What A Day - Is This An 'Administrative Coup'?
Episode Date: February 6, 2025Elon Musk, the world’s richest man, has seemingly been waging a personal war on the federal government via his Department of Government Efficiency. In the last few weeks, he and his team have urged ...millions of federal workers to resign, fed the U.S. Agency for International Development 'into the wood chipper,' and gotten access the Treasury Department’s secure payment system. And on Wednesday, Transportation Secretary Sean Duffy announced Musk's DOGE team would soon ‘plug in’ to the air traffic control system. Charlie Warzel, a staff writer at The Atlantic covering tech and media, says Musk's actions amount to 'an administrative coup.' Later in the show, Crooked Media’s news editor, Greg Walters, shares stories from federal workers dealing with the fallout.And in headlines: The White House does damage control over Trump’s plans for the U.S. to ‘take over the Gaza Strip,’ the president signed yet another executive order targeting trans kids, and Scotland says it’s not banning cats.Show Notes:Check out Charlie's piece – https://tinyurl.com/2dmjvnhuSubscribe to the What A Day Newsletter – https://tinyurl.com/3kk4nyz8Support victims of the fire – votesaveamerica.com/reliefWhat A Day – YouTube – https://www.youtube.com/@whatadaypodcastFollow us on Instagram – https://www.instagram.com/crookedmedia/For a transcript of this episode, please visit crooked.com/whataday
Transcript
Discussion (0)
It's Thursday, February 6th.
I'm Jane Coaston and this is What a Day, the show wondering what possibly could have
motivated Greenland to ban foreign political donations ahead of its March elections.
Beats us!
On today's show, because it's the day that ends in Y, Trump signed yet another executive
order targeting trans kids, and the White House does some damage control over Trump's plans for the
U.S. to take over the Gaza Strip.
But let's start with Elon Musk, the world's richest man, and a man who once offered to
impregnate Taylor Swift.
And now, he's apparently the co-president of the United States of America.
Of course, the actual president of the United States is Donald Trump.
And yet it's Elon Musk and his Department of Government Efficiency, or DOGE, that seem
to be in charge.
On Wednesday, lawmakers complained that Musk and his allies are knee-deep in the payment
systems of the Treasury Department.
And in the words of Musk himself, he's putting the United States Agency for International
Development, or USAID, quote, into the woodchipper.
He's infiltrated the Office of Personnel Management and the General Services Administration.
And on Wednesday, Secretary of Transportation Sean Duffy
announced that Doge is apparently taking on
the US air traffic control system.
An unelected billionaire and some dudes he likes,
quote, plugging into the air traffic control system.
What could possibly go wrong?
In fact, that's the thing, isn't it?
Musk is a private citizen.
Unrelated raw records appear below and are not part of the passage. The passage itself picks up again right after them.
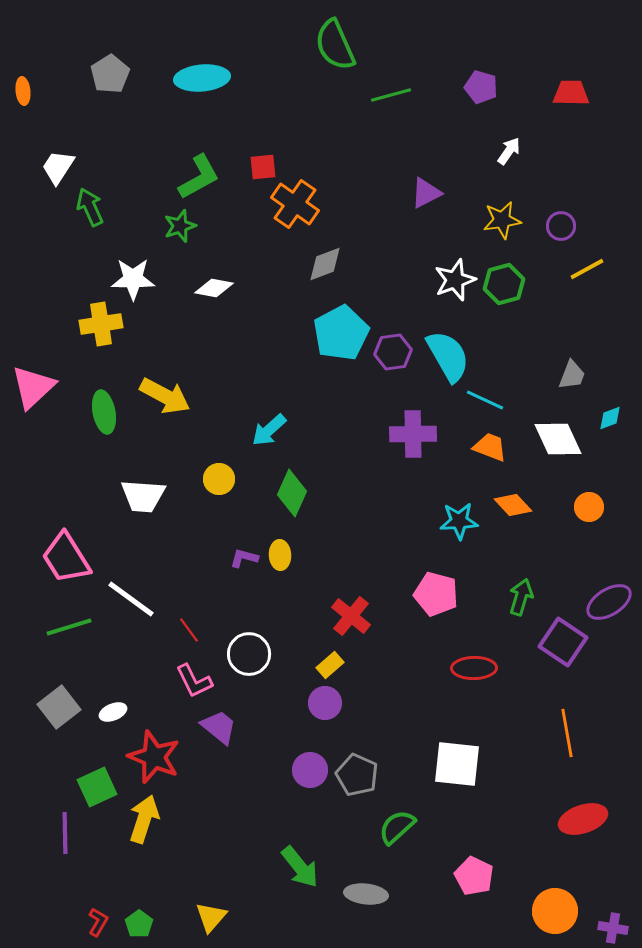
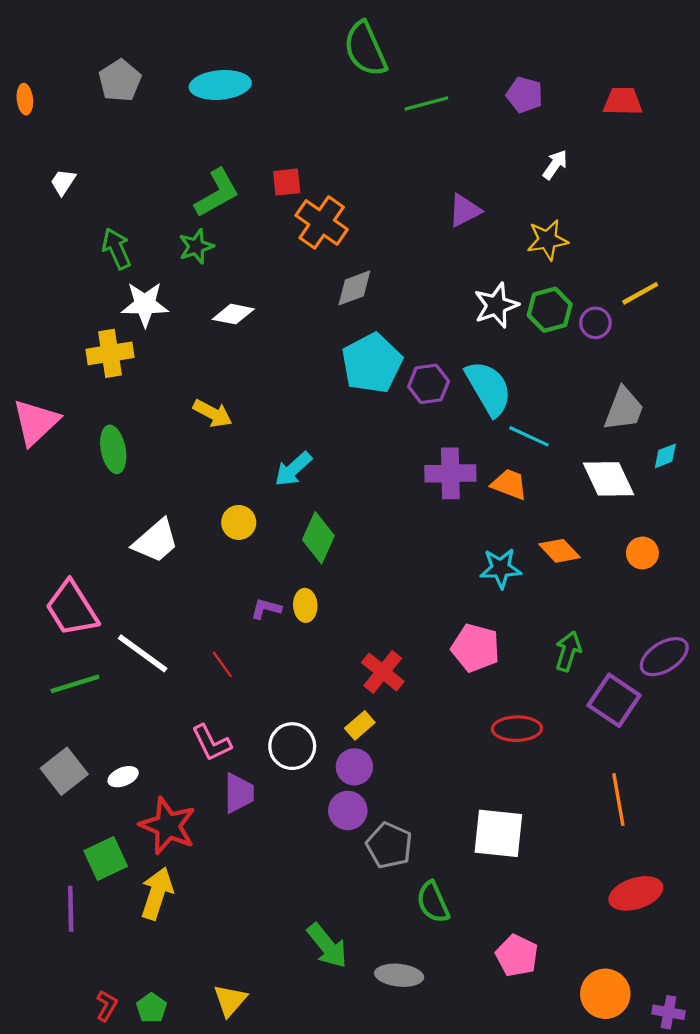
white trapezoid: (58, 167) -> (63, 182), size x0.7
green arrow: (90, 207) -> (117, 249), moved
purple circle: (561, 226) -> (595, 323), moved
gray trapezoid: (572, 375) -> (624, 409), size x1.4
yellow arrow: (165, 396) -> (213, 413), moved, size x0.7
orange trapezoid: (490, 447) -> (509, 484), moved
white trapezoid: (143, 496) -> (156, 541), turned -45
red line: (189, 630) -> (222, 664), moved
white circle: (249, 654) -> (292, 746), moved
purple trapezoid: (219, 727) -> (239, 793), turned 51
purple circle: (310, 770) -> (348, 810), moved
green semicircle: (397, 827) -> (433, 902), turned -72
Sure, that's the thing, isn't it? Musk is a private citizen.
Sure, he's the wealthiest man on earth with a whole lot of thoughts on childbearing,
but in the eyes of the federal government, he should just be some guy. And some guy does
not have the right to fire government employees, or cancel government appropriations, or access
your grandpa's social security payment information. Musk's involvement in the federal government
goes way beyond anything that's ever happened before.
And Republicans, the same ones who fear mongered
about Bill Gates and wealthy Democratic donors
getting involved in politics,
apparently Elon Musk getting his hands into the Treasury
is cool and good.
And Democrats have seemed largely unable to respond,
though that's starting to change.
California Democratic Representative Maxine Waters
railed against Musk at a rally on Tuesday.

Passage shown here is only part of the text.